Faced with rising distribution costs and declining throughput on its gas distribution system in Arkansas, CenterPoint Energy Inc. has proposed two alternative mechanisms to state regulators that would allow it to recover more of its fixed costs through fixed charges to customers, partially decoupling revenue from volumetric charges.

The company filed its proposed alternatives last week with the Arkansas Public Service Commission (APSC). CenterPoint is asking for a roughly $50 million increase in its revenue requirement.

Its first proposal would raise the revenue requirement by $50.9 million by raising the residential customer fixed charge from $9.75 to $19.50 per month during the winter months only. The increase is proposed only for winter months because the company does not want to create an incentive for low-income customers to leave its system during the summer when they don’t rely as much on gas for heating, explained Paul Gastineau, director, rates and regulatory research, CenterPoint Energy.

“Our alternative to that [proposal] is what many call a revenue stabilization plan,” he said. “We’ve called it a trial billing determinant adjustment clause (TBDAC).”

Gastineau said under the TBDAC proposal CenterPoint is asking commissioners to raise its revenue requirement by $49.9 million, one million less than the other proposal because the TBDAC mechanism provides lower risk to CenterPoint.

“The trial billing determinant adjustment clause would allow us to come in at the end of the year and we’d get to check our billing determinants for both the residential class and the small commercial class,” Gastineau said. “Billing determinants are both the number of customers and the volume that’s used, the number of CCf that’s used. And if any of those actual billing determinants fell below what was projected we would then get to go in and do a revenue by class test. And if the revenue by class fell below what was expected, we would get to adjust our rates to bring the residential and small commercial classes back to the expected revenue level.”

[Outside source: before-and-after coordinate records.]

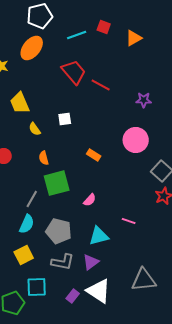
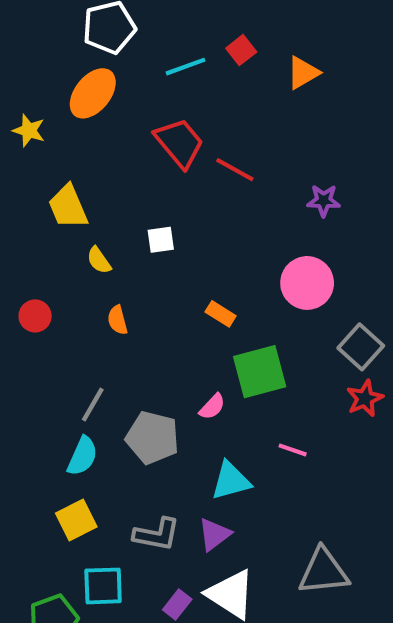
red square: (104, 27) -> (241, 50), turned 32
green square: (57, 183) -> (260, 372), moved
gray pentagon: (59, 231) -> (153, 438), moved

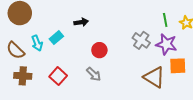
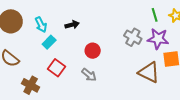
cyan arrow: (37, 43) -> (41, 25), moved
brown cross: (23, 76) -> (31, 85), moved, turned 30
red square: (58, 76) -> (57, 68), moved

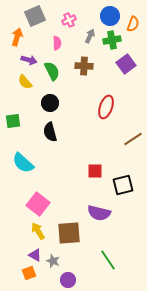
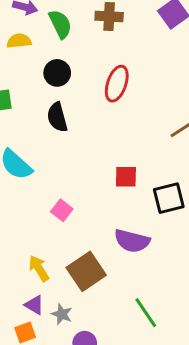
yellow semicircle: (25, 82) -> (19, 41), turned 126
red ellipse: (106, 107) -> (117, 84), moved
pink square: (38, 204) -> (62, 210), moved, size x0.6
brown square: (69, 233) -> (86, 271), turned -30

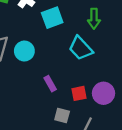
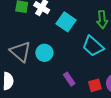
cyan square: (52, 18) -> (66, 22), turned -30

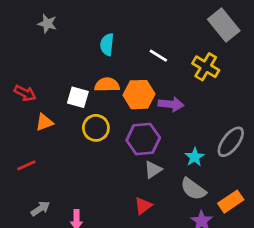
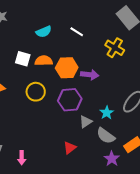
cyan semicircle: (107, 44) -> (44, 32), turned -119
white line: (158, 56) -> (77, 32), moved
white square: (78, 97) -> (23, 59), moved
gray triangle: (153, 170) -> (86, 122), moved

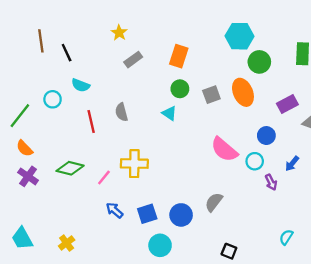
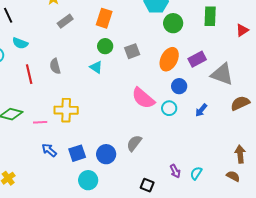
orange ellipse: (243, 92) -> (169, 59), moved, turned 50
pink line: (104, 178) -> (40, 122), turned 48
purple arrow: (271, 182) -> (175, 171), moved

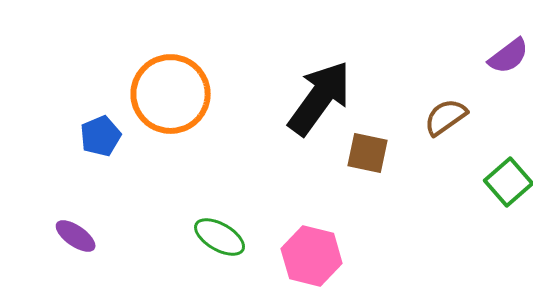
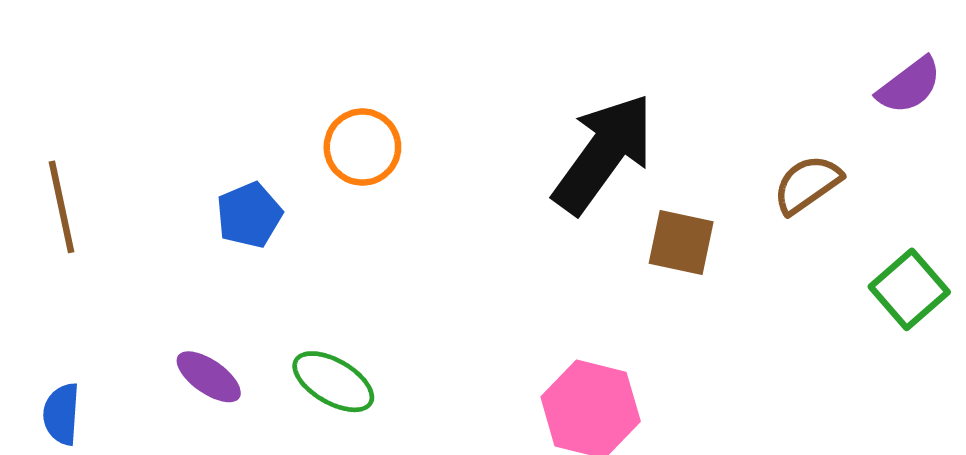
orange circle: (171, 94) -> (362, 147), size x0.6
green ellipse: (220, 237) -> (333, 382), moved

Raising the fixed charge would set the utility up to recover about 51% of its revenue requirement though the fixed charge to customers, Gastineau said. Under the TBDAC, about 34% of the revenue requirement would be recovered through the fixed charge. He said the company would prefer the TBDAC because it provides more revenue stability in the long run.

“Your ideal decoupling method is to take all of your distribution charges, which are almost all fixed, and turn around and put them in the customer charge. And then your only risk is loss of customers. We’re experiencing some loss of customers, but we’re actually experiencing more loss of load,” he said. “The thing that the alternative two [TBDAC] does is basically allow us to true back up to our authorized return. It’s a little more complicated, a little less straightforward but it’s much more, from a company standpoint, a true decoupler.”

Gastineau pointed out that unlike in the electric industry — where new computers, appliances and other electronic gadgets ensure growing electricity demand among consumers — the gas industry can’t count on new gas-fired appliances to create new demand. Further, high gas prices have inspired greater conservation among consumers while gas-burning appliances are more efficient.

If the filing is approved by the APSC, CenterPoint Energy expects the new rates would go into effect later this year. The effect on individual monthly bills will vary depending on gas use and customer class.

CenterPoint, headquartered in Houston, is a domestic energy delivery company that includes electric transmission and distribution, natural gas distribution, competitive natural gas sales and services, and pipeline and field services operations. The company serves more than five million metered customers primarily in Arkansas, Louisiana, Minnesota, Mississippi, Oklahoma, and Texas.